Prayer is the lifting up of our minds and hearts to God.

Let us lift up our hearts with our hands to the Lord in the heavens. (Lamentations 3:41)

Why do we pray?

We pray:

  1. to adore God, expressing to Him our love and loyalty;
  2. to thank Him for His favors;
  3. to obtain from Him the pardon of our sins and the remission of their punishment;
  4. to ask for graces and blessings for ourselves and others.

Watch and pray, that you may not enter into temptation. (Matthew 26:41)

How should we pray?

We should pray:

  1. with attention;
  2. with a conviction of our own helplessness and our dependence upon God;
  3. with a great desire for the graces we beg of Him;
  4. with loving trust in His goodness;
  5. with perseverance.

And all things whatever you ask for in prayer, believing, you shall receive. (Matthew 21:22)

For whom should we pray?

We should pray especially for ourselves, for our parents, relatives, friends, and enemies, for sinners, for the souls in purgatory, for the Pope, bishops, and priests of the Church, and for the officials of our country.

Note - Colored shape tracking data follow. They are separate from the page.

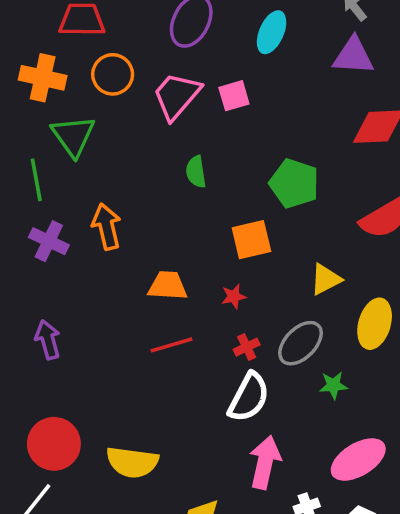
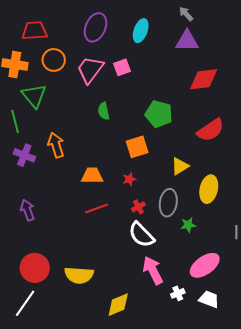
gray ellipse: (301, 343) -> (168, 203), turned -32
white semicircle: (249, 397) -> (141, 235), turned 112
pink arrow: (265, 462) -> (153, 270), turned -36

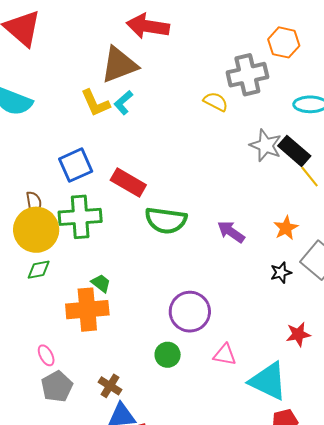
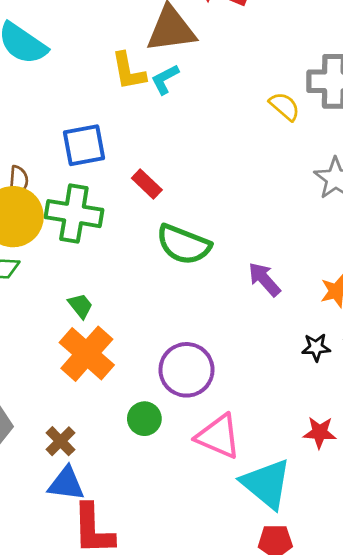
red rectangle: (128, 183) -> (147, 184), size x0.7
orange cross: (87, 310) -> (87, 354), moved, turned 33
pink triangle: (225, 355) -> (218, 436), size x1.5

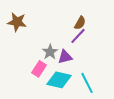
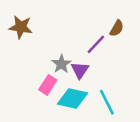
brown semicircle: (80, 23) -> (117, 28), moved
purple triangle: (65, 57) -> (80, 70), turned -42

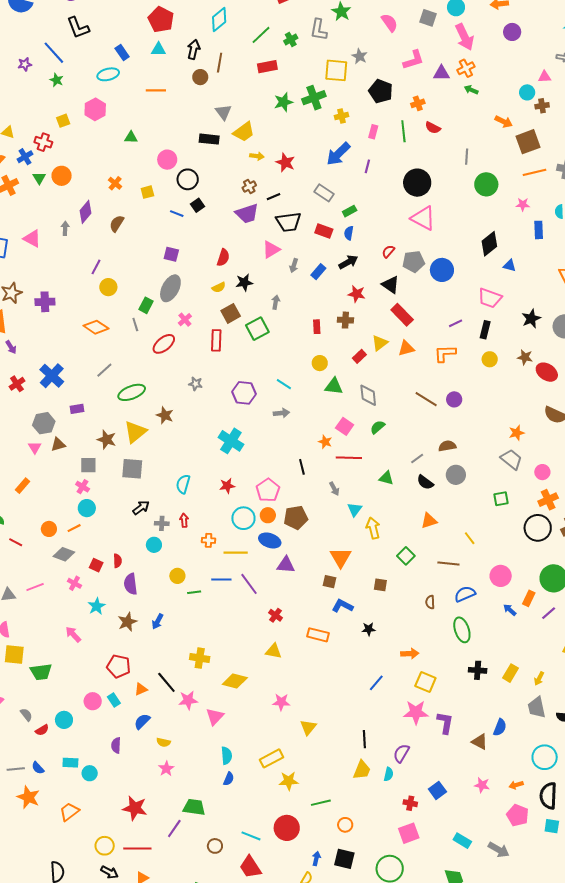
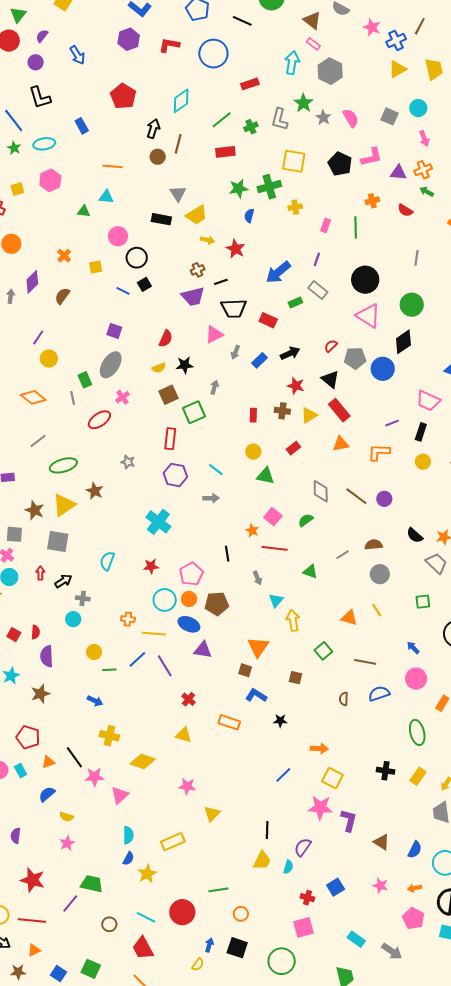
pink arrow: (465, 37) -> (424, 138), size x0.6
cyan triangle: (158, 49) -> (106, 197), moved
gray star: (360, 56) -> (323, 118), moved
cyan ellipse: (108, 74) -> (44, 144), moved
black pentagon: (381, 91) -> (340, 164), moved
red semicircle: (433, 128) -> (405, 210), moved
blue arrow: (338, 154) -> (278, 272), moved
green circle: (486, 184) -> (412, 305), moved
gray rectangle: (324, 193) -> (318, 290), moved
blue semicircle: (349, 233) -> (249, 216), moved
black diamond: (489, 244) -> (403, 342), moved
green rectangle: (146, 305) -> (85, 380), turned -56
red rectangle: (216, 340) -> (170, 439), moved
yellow triangle: (380, 343) -> (309, 415), moved
gray diamond: (368, 395) -> (321, 491), moved
black semicircle: (425, 482) -> (415, 535), moved
red arrow: (184, 520) -> (40, 573), moved
orange triangle: (429, 521) -> (349, 618), turned 30
yellow line: (470, 538) -> (377, 610), moved
blue line: (221, 580) -> (137, 659), turned -48
blue arrow: (510, 610) -> (413, 648), moved
blue arrow: (158, 621) -> (95, 701), moved, turned -98
green ellipse: (462, 630) -> (417, 732), moved
blue semicircle: (500, 727) -> (415, 850), moved
purple semicircle: (116, 745) -> (16, 836), moved
yellow star: (289, 781) -> (147, 874), moved, turned -30

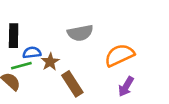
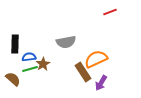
green line: (21, 66) -> (30, 69), moved
brown rectangle: (72, 84) -> (83, 72), moved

But I say to you, love your enemies, do good to those who hate you, and pray for those who persecute and calumniate you, so that you may be children of your Father in heaven. (Matthew 5:44-45)

How do we know that God always hears our prayers if we pray properly?

We know that God always hears our prayers if we pray properly because Our Lord has promised: “If you ask the Father anything in My name, He will give it to you.”

And whatever you ask in my name, that I will do, in order that the Father may be glorified in the Son. (John 14:13)

Why do we not always obtain what we pray for?

We do not always obtain what we pray for, either because we have not prayed properly or because God sees that what we are asking would not be for our good.

You ask and do not receive, because you ask amiss, that you may spend it upon your passions. (James 4:3)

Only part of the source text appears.